New Movies collection added to the site

I added a new section to the site last week. While I was trying to decide where to host the new videos that I recently discovered, I realized that the current sub sections of the Movies section were not appropriate to categorize the growing collection of the website.

So I created a new one: it’s called Misc Movies & Recordings. I wish I had found a better title, but it’s really what it is: a pot pourri of all videos (and sound recordings, which are new) that do not belong either in Keynotes, Best Moments, or Steve-isms.

So, a recap:

– Steve Jobs Keynotes is unchanged and will present you with the most complete online collection of keynotes performed by Steve Jobs known to man. By “Keynotes” I mean product announcements and press conferences that Steve gave as the head of Apple or NeXT.

– Steve-isms is also unchanged, and is still a collection of montages of Steve Jobs’s favorite expressions, stage tricks and gimmicks that give some perspective to his long career as a showman.

– Best Onstage Moments has been reconfigured to be what it was meant to be: a real collection of cool moments to remember from Steve’s career, either because they were historic, dramatic, or just plain funny.
To perfect that, I removed the video Tour of the first retail store as well as the Stanford commencement speech, and added a few that belonged in this section yet were glaringly missing. Those new videos are:

  • Introducing Macintosh, the famous moment from the January 24, 1984 introduction
  • Peace with Microsoft, the short sentence that followed the talk from Bill Gates at Macworld Boston 1997
  • G4 Cube unveiling, when Steve first showed off the Cube at Macworld NY 2000
  • iMac G4 unveiling, complete with the design thinking lowdown, from Macworld 2002
  • The death of Mac OS 9, an astonishing show performed by SJ at WWDC 2002
  • iPod nano unveiling, one of Steve Jobs’s most creative product introduction, in September 2005
  • and the hyper famous (and deservedly so) iPhone unveiling at Macworld 2007

I hope you enjoy re-watching those videos as much as I do.
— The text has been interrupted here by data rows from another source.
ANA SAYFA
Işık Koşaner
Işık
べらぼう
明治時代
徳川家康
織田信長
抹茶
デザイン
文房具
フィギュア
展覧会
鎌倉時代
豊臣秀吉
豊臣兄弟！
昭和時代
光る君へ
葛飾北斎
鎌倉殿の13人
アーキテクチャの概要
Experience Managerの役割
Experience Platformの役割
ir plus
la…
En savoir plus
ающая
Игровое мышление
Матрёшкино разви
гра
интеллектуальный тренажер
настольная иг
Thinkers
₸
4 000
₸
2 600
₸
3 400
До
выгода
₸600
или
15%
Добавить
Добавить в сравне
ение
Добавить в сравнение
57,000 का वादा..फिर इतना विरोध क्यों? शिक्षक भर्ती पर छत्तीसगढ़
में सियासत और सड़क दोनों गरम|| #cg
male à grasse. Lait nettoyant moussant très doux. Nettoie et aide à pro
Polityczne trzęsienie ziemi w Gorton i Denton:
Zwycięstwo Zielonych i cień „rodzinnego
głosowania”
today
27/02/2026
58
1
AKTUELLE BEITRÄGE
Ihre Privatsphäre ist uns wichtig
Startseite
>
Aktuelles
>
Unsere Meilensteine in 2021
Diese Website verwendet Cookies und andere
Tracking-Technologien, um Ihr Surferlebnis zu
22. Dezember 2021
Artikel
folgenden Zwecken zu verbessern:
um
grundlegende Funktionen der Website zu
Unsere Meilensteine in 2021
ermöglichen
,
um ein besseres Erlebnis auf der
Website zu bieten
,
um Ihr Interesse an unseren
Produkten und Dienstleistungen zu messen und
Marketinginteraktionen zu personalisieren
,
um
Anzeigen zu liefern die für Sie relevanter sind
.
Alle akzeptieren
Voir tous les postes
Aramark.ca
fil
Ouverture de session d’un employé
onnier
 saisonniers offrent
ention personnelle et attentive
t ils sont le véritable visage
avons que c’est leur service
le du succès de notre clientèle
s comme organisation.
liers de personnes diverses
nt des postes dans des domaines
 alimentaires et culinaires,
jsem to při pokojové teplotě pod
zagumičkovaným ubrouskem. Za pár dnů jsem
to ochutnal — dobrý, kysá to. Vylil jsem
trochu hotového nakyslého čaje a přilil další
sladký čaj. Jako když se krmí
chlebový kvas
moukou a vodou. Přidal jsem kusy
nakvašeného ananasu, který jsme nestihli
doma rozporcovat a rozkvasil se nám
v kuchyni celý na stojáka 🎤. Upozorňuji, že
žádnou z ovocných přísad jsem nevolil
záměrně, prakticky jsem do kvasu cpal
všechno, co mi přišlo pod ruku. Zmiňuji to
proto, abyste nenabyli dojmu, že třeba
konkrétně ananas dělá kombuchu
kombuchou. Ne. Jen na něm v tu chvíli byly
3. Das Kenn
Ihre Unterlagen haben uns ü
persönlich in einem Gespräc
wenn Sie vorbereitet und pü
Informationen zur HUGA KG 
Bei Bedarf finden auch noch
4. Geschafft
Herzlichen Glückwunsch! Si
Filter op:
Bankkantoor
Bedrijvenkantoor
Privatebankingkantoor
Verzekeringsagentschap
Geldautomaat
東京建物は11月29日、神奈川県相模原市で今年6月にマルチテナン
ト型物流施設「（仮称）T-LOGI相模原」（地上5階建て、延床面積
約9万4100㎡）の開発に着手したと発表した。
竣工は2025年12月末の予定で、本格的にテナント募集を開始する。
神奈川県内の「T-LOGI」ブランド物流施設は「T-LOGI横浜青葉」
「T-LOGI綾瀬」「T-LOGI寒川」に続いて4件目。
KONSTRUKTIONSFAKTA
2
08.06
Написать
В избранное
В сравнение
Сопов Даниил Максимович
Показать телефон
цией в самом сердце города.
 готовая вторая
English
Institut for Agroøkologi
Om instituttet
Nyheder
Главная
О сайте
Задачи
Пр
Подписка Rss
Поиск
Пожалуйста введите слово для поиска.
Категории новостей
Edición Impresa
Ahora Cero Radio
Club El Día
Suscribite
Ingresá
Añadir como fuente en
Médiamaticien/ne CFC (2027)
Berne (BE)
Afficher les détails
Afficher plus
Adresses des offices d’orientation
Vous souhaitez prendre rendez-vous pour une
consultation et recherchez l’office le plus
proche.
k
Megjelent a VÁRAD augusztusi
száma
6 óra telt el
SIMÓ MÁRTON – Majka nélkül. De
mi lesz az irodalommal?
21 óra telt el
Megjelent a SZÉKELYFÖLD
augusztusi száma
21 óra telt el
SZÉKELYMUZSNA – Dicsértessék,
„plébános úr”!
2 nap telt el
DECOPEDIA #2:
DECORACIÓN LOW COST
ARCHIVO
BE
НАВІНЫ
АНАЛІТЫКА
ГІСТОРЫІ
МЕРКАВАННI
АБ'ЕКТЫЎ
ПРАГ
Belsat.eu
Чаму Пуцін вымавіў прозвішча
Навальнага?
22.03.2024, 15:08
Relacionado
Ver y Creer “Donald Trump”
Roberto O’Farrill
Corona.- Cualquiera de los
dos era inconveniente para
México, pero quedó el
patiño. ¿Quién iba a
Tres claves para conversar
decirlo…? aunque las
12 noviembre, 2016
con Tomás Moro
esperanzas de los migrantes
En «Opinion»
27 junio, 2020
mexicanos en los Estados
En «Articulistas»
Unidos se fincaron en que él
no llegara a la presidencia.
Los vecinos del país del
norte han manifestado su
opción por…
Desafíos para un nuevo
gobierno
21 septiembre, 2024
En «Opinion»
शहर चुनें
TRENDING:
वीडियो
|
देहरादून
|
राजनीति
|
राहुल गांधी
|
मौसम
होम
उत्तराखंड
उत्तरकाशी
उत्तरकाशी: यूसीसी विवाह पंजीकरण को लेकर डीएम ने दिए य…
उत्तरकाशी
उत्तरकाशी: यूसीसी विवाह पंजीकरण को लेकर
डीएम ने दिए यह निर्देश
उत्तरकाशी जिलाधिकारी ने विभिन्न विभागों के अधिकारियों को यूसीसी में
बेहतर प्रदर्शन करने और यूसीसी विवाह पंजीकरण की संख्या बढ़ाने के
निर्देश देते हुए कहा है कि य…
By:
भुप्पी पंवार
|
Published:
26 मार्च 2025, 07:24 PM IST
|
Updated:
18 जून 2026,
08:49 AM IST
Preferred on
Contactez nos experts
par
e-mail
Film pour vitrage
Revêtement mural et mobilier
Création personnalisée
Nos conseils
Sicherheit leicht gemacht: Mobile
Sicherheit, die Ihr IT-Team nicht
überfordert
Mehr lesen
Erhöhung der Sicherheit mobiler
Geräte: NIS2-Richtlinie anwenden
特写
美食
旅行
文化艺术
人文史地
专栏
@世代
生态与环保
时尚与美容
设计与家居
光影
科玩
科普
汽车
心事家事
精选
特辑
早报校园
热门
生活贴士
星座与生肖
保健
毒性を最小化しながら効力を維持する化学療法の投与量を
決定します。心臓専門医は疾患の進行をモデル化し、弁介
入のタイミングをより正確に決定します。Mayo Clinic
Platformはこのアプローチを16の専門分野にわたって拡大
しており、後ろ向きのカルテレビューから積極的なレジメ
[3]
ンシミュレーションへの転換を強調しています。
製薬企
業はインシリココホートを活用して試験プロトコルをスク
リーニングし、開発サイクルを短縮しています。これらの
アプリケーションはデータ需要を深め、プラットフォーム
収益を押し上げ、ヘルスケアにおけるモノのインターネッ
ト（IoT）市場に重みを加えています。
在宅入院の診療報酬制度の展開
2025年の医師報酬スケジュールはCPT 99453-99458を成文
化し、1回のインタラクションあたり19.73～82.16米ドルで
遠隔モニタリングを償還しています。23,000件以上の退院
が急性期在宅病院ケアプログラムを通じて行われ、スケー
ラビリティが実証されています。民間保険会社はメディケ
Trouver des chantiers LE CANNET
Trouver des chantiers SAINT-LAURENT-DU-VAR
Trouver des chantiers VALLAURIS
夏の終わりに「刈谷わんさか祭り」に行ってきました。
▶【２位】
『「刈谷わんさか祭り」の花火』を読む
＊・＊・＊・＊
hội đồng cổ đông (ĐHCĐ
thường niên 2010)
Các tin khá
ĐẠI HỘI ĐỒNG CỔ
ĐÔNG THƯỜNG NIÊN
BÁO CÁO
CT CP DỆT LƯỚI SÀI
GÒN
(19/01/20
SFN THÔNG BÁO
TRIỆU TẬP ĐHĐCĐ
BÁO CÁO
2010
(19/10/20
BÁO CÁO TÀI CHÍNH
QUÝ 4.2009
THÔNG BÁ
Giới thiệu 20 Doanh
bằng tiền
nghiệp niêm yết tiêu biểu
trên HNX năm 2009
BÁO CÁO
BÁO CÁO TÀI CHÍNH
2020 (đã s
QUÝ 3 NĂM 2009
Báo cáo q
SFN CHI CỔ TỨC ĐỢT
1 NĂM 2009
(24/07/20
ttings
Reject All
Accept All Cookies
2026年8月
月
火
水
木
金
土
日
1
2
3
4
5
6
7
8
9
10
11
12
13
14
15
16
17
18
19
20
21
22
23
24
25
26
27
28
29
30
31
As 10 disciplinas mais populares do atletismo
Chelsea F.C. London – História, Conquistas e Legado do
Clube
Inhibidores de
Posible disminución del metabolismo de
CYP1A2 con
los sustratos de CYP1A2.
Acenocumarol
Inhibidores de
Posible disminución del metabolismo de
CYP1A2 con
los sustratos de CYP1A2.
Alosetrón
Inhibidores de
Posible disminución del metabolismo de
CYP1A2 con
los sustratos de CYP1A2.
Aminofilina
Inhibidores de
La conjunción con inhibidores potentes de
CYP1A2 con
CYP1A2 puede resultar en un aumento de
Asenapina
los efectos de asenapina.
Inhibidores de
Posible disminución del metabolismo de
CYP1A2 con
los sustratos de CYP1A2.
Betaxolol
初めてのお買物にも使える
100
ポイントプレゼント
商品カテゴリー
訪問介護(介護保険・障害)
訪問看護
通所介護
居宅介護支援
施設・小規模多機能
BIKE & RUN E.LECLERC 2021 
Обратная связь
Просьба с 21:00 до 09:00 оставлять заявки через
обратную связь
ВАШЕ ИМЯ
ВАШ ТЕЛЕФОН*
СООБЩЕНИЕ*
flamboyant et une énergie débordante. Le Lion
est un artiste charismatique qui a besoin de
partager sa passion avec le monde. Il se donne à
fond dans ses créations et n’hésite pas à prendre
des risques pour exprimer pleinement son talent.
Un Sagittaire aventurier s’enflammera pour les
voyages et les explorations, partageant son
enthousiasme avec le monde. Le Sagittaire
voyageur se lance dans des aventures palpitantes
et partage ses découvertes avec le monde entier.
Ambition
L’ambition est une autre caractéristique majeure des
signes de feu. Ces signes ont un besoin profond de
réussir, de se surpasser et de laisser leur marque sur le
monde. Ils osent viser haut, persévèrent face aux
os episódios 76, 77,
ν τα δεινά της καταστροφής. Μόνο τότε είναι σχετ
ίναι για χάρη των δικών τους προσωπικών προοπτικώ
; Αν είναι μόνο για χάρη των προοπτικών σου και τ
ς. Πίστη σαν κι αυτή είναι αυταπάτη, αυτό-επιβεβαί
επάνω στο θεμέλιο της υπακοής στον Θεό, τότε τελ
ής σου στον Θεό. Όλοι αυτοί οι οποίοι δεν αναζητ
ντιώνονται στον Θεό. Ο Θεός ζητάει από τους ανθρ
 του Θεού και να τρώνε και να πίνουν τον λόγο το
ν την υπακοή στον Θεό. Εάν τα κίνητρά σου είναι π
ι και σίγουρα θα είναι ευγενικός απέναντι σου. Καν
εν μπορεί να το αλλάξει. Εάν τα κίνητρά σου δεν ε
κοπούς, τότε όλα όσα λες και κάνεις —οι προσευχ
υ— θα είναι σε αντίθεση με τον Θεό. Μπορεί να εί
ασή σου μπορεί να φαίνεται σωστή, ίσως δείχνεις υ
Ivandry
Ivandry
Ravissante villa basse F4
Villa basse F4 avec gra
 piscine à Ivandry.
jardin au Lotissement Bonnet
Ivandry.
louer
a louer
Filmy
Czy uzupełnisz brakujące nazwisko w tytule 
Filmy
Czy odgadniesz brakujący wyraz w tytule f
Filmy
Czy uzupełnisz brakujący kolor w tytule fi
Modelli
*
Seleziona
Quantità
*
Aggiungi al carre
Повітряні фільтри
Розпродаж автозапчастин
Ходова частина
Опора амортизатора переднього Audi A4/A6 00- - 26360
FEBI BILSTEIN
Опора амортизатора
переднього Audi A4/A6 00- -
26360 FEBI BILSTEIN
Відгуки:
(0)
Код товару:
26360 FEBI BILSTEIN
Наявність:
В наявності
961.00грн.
– The brand new section is Misc Movies & Recordings, and is home to a number of videos I had long hoped to put on the site. You can find over there short clips, such as a nervous Steve Jobs on a TV set in 1981; promotional videos, such as the first retail store video, or the heart-breaking Think Different ad with Steve as narrator; but also product demos, homages, occasional speeches… and also sound recordings, which I host on SoundCloud. There are three of them so far, but I expect that collection to grow. I have included the recent find of an hour-long speech and Q&A given by Steve at the International Design Conference in 1983 (more on that in a later post).

Finally, as indicated on the new page, I do have a number of videos (30 at the time of this writing) in the Interviews section of the site: click on the “video” filter to only see them. I decided to keep them on that page, because I did not want to encumber the Movies section with too many videos, and because I think they fit in with the rest of the interviews. Some of these video interviews even have transcripts, that best belong with their written counterparts. By the way, I also added a new interview recently, basically a mashup of extracts from Triumph of the Nerds.

Steve Jobs 1985 Playboy interview re-surfaces

Most of you have already heard of it, but Playboy recently re-published their 1985 interview with Steve Jobs on their website. I had read lots of excerpts from the piece for some time, since it is abundantly quoted in Jeffrey S. Young’s The Journey Is The Reward as well as Leander Kahney’s Inside Steve’s Brain… but I had yet to read it in its entirety.

It is a fascinating read to say the least. The conclusion is not a surprise for me, just a confirmation: despite popular belief, Steve Jobs hasn’t changed much in all these years. I have gathered my favorite quotes from the interview to prove it:

In their foreword, Playboy makes a pretty accurate description of young Steve, which is just as true for old Steve (try replacing IBM by Google in the quote below):

But to hear Jobs tell it, the money isn’t even half the story, especially since he does not spend it very lavishly—and, indeed, claims to have very little time for social life. He is on a mission, preaching the Gospel of salvation through the personal computer—preferably one manufactured by Apple. He is an engaging pitchman and never loses an opportunity to sell his products…

Unable to relent in his mission to spread the Apple word, he talked with solemn ferocity about the war with IBM—but then would punctuate his enthusiasm for an idea with ‘Neat!’ or ‘Incredibly great!’